** Records supplied follows **

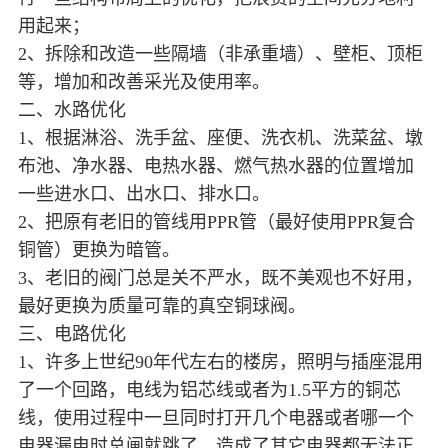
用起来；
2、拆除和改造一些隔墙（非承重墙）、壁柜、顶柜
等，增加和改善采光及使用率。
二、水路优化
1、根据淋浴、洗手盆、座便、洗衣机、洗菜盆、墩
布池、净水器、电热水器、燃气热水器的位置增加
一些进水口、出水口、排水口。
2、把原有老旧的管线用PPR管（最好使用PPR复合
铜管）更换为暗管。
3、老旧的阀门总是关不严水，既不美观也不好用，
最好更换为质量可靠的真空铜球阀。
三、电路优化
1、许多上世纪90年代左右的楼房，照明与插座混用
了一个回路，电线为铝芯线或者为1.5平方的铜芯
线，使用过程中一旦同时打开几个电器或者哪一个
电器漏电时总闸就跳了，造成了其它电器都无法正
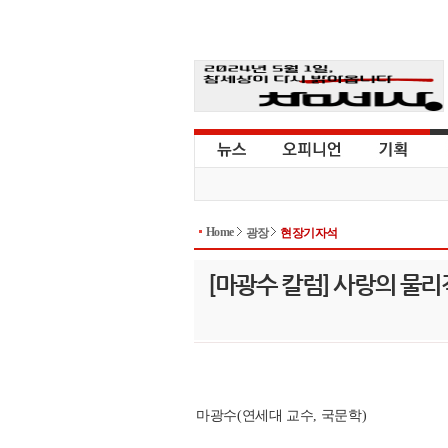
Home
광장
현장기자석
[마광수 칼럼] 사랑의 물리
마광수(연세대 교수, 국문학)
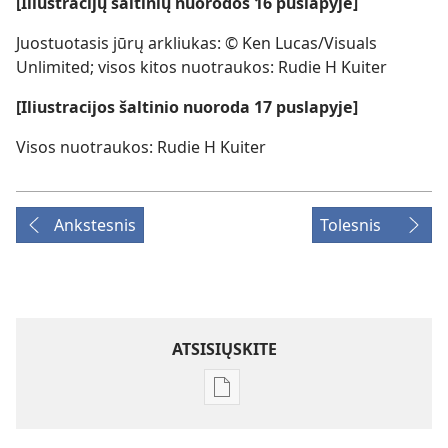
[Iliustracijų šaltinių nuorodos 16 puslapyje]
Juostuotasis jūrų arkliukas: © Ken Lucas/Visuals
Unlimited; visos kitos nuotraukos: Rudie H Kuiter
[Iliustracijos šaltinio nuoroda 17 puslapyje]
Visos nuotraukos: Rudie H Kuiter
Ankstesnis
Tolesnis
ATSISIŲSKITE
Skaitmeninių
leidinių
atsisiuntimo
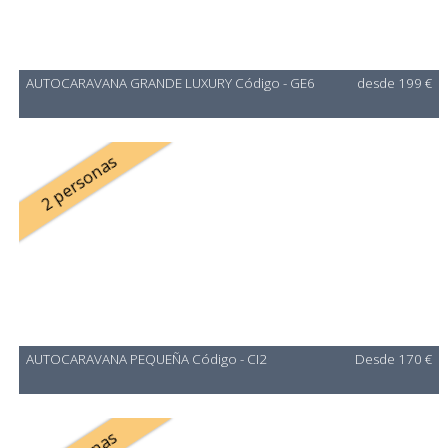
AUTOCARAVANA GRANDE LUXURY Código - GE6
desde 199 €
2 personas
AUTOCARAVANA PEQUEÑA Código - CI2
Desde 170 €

** End of Records supplied **

• [Problem to work on]:
All of the data needs repeating exactly, but the pictures do not.

• [Task answer]:
用起来；
2、拆除和改造一些隔墙（非承重墙）、壁柜、顶柜
等，增加和改善采光及使用率。
二、水路优化
1、根据淋浴、洗手盆、座便、洗衣机、洗菜盆、墩
布池、净水器、电热水器、燃气热水器的位置增加
一些进水口、出水口、排水口。
2、把原有老旧的管线用PPR管（最好使用PPR复合
铜管）更换为暗管。
3、老旧的阀门总是关不严水，既不美观也不好用，
最好更换为质量可靠的真空铜球阀。
三、电路优化
1、许多上世纪90年代左右的楼房，照明与插座混用
了一个回路，电线为铝芯线或者为1.5平方的铜芯
线，使用过程中一旦同时打开几个电器或者哪一个
电器漏电时总闸就跳了，造成了其它电器都无法正
Home
광장
현장기자석
[마광수 칼럼] 사랑의 물리
마광수(연세대 교수, 국문학)
[Iliustracijų šaltinių nuorodos 16 puslapyje]
Juostuotasis jūrų arkliukas: © Ken Lucas/Visuals
Unlimited; visos kitos nuotraukos: Rudie H Kuiter
[Iliustracijos šaltinio nuoroda 17 puslapyje]
Visos nuotraukos: Rudie H Kuiter
Ankstesnis
Tolesnis
ATSISIŲSKITE
Skaitmeninių
leidinių
atsisiuntimo
AUTOCARAVANA GRANDE LUXURY Código - GE6
desde 199 €
2 personas
AUTOCARAVANA PEQUEÑA Código - CI2
Desde 170 €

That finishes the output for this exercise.